--- Input data ---

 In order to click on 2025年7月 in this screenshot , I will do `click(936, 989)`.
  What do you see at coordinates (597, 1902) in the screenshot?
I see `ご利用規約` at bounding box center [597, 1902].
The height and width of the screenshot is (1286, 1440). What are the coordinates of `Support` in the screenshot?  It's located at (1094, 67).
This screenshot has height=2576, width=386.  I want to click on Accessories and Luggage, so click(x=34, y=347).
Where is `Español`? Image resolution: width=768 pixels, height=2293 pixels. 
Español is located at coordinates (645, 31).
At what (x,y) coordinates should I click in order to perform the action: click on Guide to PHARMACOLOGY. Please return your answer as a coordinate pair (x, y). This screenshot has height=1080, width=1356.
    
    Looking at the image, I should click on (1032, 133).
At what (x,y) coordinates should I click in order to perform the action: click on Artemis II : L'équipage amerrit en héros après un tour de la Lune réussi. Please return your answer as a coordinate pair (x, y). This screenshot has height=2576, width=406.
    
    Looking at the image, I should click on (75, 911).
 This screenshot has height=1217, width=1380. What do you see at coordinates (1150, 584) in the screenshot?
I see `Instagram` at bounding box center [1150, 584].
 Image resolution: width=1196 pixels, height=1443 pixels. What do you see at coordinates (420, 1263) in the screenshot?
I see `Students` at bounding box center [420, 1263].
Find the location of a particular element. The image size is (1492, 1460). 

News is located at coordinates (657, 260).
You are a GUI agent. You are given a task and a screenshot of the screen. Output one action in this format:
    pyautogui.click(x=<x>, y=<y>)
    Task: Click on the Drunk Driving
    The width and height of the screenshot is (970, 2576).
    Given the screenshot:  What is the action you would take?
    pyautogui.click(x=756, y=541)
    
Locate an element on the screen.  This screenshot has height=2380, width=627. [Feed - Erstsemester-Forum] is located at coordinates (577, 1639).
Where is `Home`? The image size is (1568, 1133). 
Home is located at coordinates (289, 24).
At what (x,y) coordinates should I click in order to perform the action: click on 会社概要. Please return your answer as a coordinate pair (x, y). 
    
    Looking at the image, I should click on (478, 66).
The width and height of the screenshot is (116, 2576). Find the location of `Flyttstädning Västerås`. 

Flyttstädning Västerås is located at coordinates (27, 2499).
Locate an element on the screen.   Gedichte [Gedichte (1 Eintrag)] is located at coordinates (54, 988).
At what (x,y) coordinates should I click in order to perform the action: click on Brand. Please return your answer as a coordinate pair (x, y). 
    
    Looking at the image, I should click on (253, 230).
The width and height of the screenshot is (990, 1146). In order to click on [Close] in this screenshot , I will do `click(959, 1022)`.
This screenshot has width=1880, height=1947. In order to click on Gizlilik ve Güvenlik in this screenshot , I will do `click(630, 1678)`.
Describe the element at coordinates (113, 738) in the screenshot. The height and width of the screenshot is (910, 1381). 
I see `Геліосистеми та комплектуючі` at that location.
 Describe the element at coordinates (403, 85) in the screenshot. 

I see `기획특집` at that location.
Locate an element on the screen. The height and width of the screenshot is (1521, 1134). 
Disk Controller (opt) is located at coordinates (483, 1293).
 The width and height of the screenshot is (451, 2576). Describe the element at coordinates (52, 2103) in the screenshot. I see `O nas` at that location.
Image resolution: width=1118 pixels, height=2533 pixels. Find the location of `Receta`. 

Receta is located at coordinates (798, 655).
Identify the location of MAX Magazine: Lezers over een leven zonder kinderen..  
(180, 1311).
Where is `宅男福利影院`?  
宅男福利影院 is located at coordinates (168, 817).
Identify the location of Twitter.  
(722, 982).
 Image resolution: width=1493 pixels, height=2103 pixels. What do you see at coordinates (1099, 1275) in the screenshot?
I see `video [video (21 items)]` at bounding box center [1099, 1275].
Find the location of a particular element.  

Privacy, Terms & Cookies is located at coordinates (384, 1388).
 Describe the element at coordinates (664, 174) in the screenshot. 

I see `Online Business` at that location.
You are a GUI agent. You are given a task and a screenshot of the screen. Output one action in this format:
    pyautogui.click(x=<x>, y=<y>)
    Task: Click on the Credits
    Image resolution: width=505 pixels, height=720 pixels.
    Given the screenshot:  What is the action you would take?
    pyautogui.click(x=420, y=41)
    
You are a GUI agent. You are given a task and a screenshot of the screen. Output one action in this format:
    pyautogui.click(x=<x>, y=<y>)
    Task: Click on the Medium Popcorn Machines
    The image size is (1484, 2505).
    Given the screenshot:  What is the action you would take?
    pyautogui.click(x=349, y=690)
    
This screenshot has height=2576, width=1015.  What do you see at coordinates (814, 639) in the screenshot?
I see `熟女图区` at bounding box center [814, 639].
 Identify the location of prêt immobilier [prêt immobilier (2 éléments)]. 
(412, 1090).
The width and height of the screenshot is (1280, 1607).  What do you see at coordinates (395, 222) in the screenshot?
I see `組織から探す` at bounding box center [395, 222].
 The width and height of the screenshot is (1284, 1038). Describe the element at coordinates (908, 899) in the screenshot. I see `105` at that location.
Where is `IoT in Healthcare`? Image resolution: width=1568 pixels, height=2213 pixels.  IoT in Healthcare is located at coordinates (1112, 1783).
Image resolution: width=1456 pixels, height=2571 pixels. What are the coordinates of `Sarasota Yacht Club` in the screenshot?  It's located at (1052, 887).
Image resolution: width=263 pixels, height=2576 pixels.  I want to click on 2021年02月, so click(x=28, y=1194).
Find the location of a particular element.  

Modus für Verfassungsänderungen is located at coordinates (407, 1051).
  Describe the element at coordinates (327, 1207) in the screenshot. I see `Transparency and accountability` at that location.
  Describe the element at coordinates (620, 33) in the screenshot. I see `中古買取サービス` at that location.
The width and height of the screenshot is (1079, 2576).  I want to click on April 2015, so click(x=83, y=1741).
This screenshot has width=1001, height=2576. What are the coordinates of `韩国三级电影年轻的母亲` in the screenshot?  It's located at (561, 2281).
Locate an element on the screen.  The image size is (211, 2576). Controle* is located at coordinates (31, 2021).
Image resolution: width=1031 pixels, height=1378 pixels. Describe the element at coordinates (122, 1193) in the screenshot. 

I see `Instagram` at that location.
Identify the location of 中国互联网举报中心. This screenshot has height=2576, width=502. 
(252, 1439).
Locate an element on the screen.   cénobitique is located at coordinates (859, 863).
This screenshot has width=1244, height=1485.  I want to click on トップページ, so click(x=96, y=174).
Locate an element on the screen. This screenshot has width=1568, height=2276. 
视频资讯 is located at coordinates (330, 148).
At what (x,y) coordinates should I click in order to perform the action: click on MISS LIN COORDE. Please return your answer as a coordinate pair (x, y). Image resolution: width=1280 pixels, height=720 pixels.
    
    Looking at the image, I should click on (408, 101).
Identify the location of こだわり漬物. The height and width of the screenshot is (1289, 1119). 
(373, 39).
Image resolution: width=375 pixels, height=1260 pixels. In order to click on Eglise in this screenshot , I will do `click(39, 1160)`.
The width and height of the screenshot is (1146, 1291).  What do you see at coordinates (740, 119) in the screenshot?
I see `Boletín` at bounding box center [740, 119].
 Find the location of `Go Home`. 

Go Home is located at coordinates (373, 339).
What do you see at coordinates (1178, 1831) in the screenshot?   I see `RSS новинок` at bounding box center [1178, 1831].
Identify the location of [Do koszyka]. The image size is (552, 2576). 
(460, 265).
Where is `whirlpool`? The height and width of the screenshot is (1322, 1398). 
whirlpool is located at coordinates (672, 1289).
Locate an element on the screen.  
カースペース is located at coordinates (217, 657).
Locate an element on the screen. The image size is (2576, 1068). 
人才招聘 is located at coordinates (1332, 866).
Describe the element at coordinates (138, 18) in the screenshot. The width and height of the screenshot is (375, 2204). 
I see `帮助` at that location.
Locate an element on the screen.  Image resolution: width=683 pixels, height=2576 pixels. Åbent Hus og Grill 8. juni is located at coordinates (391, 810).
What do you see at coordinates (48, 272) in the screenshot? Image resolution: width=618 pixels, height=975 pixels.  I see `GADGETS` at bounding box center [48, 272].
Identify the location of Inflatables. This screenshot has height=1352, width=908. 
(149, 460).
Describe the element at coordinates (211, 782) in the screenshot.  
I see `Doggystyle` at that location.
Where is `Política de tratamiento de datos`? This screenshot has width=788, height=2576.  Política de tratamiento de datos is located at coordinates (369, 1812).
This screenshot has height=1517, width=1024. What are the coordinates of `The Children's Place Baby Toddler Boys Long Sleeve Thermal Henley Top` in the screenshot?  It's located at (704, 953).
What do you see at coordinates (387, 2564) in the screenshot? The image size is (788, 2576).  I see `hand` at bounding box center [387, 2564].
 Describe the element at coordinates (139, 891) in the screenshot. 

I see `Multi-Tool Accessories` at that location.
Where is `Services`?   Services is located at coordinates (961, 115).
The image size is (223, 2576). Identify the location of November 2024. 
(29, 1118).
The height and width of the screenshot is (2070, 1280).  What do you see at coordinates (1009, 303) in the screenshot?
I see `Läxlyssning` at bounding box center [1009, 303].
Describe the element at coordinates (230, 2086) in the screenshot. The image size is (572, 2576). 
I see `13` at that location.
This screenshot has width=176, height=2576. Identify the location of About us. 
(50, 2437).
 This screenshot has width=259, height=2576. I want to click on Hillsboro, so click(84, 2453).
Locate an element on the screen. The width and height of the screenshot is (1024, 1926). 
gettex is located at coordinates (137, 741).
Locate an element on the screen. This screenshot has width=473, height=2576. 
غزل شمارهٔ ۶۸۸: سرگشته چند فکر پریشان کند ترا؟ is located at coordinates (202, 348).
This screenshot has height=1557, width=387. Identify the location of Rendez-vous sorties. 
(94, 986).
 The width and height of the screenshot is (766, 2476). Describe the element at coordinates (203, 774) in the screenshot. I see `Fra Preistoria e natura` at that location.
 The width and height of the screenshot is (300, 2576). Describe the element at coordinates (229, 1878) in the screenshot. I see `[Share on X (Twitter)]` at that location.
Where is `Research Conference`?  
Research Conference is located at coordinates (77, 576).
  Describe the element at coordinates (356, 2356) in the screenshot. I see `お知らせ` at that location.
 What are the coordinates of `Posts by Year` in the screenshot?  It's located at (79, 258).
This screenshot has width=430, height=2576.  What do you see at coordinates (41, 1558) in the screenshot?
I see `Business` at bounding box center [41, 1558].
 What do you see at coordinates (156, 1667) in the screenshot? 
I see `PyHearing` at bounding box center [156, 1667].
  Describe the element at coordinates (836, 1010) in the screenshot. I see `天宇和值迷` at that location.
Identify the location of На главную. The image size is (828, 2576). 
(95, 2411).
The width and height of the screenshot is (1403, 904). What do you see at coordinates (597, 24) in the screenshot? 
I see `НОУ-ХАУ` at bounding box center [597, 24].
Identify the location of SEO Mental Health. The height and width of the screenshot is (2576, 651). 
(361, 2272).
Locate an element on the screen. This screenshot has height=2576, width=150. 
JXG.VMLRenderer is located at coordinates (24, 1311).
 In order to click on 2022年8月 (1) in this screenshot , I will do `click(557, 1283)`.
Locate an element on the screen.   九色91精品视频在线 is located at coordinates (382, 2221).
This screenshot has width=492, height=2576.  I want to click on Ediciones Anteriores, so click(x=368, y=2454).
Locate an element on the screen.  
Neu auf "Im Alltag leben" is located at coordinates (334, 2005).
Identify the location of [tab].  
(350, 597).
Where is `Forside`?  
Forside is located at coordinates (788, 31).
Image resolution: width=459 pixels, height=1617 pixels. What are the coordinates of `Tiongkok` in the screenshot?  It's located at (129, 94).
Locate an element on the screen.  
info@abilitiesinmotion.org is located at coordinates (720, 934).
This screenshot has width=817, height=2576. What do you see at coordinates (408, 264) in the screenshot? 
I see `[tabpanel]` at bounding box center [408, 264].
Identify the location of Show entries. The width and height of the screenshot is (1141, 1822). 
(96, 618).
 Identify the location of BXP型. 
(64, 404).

---

Print the records verbatim, stopping after the "The height and width of the screenshot is (1286, 1440)." line.

 In order to click on 2025年7月 in this screenshot , I will do `click(936, 989)`.
  What do you see at coordinates (597, 1902) in the screenshot?
I see `ご利用規約` at bounding box center [597, 1902].
The height and width of the screenshot is (1286, 1440). What are the coordinates of `Support` in the screenshot?  It's located at (1094, 67).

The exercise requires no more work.